WHAT YOU NEED TO DO
The expected output is each line in the data below that includes the string "mebel".

STUDY MATERIAL
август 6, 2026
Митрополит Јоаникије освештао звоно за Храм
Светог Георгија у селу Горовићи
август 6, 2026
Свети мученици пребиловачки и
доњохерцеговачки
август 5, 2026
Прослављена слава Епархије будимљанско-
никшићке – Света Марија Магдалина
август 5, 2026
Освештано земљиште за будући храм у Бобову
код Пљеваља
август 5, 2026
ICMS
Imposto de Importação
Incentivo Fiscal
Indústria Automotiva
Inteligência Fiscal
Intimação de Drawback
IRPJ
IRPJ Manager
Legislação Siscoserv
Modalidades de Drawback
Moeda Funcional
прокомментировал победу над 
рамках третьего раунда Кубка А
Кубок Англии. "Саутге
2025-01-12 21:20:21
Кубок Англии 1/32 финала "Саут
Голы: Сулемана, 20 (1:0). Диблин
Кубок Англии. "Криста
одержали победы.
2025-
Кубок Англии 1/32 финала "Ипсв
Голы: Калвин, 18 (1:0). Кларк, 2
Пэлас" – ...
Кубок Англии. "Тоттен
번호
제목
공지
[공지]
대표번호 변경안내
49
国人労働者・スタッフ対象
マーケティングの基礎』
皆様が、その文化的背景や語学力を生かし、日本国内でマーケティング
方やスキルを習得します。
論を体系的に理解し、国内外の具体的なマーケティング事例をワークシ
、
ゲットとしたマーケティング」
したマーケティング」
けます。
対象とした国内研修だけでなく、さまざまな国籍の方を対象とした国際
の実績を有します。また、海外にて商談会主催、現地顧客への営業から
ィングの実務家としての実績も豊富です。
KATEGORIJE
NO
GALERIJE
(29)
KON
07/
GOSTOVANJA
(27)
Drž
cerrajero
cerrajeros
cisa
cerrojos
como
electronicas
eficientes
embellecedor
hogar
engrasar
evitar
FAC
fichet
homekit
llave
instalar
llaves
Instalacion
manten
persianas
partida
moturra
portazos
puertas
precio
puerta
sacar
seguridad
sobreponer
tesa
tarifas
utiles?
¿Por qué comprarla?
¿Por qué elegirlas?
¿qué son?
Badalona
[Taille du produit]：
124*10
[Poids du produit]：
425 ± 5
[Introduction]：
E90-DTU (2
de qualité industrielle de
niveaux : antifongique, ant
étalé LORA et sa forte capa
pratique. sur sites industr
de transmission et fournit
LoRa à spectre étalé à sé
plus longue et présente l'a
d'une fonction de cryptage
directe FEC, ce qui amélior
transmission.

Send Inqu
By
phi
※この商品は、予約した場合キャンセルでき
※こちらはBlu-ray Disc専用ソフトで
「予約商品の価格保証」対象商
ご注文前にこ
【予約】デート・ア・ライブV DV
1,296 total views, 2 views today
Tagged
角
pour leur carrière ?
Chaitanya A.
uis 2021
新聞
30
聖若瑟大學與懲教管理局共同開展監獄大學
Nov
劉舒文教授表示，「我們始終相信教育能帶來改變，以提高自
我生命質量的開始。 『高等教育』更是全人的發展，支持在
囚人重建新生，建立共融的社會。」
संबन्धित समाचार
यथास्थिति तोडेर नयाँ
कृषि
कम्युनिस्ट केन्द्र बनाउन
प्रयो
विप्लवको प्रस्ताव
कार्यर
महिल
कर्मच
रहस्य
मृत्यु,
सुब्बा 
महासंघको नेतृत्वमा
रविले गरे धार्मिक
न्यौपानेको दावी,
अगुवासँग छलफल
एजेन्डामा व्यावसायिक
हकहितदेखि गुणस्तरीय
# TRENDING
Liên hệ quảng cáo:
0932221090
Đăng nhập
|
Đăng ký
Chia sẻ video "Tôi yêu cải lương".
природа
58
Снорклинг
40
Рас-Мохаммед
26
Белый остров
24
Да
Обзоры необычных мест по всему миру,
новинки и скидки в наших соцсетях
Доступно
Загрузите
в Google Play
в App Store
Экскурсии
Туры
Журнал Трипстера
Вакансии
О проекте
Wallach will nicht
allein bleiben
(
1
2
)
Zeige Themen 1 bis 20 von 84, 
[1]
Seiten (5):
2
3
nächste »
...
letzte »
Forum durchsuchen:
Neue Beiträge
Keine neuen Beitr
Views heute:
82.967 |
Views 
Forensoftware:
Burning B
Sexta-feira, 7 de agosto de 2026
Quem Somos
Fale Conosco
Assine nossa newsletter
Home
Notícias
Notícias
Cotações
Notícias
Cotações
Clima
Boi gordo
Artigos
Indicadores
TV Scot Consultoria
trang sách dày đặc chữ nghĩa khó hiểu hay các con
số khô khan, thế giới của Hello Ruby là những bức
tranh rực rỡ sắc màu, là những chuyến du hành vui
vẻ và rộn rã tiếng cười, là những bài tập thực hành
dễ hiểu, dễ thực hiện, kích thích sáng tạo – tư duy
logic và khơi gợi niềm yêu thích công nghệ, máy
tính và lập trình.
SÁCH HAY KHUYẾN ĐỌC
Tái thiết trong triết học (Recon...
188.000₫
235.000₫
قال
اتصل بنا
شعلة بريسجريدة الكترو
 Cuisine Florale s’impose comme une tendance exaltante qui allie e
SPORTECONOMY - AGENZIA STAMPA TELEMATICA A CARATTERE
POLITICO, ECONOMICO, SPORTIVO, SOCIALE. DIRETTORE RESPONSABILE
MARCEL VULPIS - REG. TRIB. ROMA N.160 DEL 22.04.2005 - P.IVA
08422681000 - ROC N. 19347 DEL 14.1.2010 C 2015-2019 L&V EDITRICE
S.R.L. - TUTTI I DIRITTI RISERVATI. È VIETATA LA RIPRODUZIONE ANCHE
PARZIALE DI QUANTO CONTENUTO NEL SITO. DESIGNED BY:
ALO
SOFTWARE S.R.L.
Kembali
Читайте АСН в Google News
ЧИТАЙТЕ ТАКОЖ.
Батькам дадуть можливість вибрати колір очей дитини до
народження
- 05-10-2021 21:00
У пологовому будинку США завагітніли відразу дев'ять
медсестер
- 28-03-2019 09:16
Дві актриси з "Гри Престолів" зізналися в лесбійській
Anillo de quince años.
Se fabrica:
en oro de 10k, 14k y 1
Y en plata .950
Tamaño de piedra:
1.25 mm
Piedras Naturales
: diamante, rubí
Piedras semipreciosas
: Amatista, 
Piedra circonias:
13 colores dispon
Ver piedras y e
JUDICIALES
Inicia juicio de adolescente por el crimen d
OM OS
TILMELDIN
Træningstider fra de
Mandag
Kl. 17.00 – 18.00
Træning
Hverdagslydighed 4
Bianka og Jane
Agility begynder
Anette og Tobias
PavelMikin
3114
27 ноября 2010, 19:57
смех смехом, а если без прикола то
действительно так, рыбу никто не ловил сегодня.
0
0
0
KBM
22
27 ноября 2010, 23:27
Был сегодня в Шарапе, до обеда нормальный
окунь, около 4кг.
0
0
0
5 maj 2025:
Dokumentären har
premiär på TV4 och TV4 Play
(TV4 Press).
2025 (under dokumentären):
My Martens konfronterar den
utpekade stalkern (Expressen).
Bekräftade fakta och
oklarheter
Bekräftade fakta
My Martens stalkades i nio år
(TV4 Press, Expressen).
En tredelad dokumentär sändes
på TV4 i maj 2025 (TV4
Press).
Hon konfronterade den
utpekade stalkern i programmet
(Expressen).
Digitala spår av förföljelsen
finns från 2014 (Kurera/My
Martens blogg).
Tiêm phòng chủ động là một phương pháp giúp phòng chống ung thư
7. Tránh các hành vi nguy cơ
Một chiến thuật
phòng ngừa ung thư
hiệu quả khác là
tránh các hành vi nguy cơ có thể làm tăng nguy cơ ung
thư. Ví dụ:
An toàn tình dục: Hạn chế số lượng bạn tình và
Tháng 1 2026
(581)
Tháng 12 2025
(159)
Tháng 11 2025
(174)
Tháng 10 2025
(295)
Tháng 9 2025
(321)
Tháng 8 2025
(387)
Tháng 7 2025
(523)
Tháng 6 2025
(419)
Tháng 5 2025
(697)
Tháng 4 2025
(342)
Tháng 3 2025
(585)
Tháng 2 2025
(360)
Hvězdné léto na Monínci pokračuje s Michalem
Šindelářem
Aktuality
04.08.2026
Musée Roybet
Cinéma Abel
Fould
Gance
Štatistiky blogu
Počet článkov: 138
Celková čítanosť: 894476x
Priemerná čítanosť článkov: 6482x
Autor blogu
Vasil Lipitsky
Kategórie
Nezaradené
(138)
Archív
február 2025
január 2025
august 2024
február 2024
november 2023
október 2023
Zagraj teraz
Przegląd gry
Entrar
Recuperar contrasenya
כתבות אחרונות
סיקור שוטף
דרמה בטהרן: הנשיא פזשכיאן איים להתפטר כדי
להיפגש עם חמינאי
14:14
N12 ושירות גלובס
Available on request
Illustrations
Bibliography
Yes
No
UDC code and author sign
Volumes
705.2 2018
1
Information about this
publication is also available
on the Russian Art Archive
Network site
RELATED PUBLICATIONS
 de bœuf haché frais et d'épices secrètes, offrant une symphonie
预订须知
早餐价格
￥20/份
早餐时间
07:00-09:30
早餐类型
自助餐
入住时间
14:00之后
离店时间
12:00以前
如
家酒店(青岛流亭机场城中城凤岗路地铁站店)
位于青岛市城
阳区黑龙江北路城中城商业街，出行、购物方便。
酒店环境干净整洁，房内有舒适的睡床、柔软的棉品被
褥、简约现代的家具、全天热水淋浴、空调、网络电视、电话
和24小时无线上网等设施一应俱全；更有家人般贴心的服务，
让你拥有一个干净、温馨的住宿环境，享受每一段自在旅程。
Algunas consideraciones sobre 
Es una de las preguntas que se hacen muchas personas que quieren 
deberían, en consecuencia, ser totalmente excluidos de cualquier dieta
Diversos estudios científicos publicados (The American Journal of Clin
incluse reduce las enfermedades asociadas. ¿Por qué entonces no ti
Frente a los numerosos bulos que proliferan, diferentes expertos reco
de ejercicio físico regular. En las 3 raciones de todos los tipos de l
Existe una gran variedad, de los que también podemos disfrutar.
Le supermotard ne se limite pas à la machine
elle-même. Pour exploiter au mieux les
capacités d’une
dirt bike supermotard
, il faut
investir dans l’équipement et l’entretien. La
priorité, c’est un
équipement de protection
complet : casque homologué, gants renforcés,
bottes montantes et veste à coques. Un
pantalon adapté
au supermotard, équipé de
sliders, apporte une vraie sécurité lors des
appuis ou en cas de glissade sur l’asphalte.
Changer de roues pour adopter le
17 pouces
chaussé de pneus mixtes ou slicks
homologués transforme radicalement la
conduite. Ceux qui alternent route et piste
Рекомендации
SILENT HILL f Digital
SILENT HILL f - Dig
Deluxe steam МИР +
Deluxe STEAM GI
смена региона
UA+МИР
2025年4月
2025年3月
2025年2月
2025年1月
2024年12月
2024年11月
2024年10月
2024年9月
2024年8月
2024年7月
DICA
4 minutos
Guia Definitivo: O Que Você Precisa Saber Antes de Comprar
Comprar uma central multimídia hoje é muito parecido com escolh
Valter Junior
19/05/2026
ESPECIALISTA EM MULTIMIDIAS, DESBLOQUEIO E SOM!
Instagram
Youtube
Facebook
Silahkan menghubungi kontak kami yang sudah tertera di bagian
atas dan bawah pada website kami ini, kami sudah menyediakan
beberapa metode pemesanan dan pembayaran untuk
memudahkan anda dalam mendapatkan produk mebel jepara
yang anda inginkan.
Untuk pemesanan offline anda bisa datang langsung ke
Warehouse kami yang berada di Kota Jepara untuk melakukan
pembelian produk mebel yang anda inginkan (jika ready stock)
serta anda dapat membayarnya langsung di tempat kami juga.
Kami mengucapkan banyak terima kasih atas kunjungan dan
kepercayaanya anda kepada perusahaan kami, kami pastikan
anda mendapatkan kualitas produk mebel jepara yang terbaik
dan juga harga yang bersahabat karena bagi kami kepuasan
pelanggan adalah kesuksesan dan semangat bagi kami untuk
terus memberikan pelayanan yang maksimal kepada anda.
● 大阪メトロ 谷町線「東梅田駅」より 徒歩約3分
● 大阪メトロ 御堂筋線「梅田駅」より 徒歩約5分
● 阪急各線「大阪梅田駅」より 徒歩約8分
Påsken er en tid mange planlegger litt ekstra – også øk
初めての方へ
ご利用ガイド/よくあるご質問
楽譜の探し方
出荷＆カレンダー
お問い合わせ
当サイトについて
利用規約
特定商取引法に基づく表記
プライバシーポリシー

EXERCISE OUTPUT
memudahkan anda dalam mendapatkan produk mebel jepara
pembelian produk mebel yang anda inginkan (jika ready stock)
anda mendapatkan kualitas produk mebel jepara yang terbaik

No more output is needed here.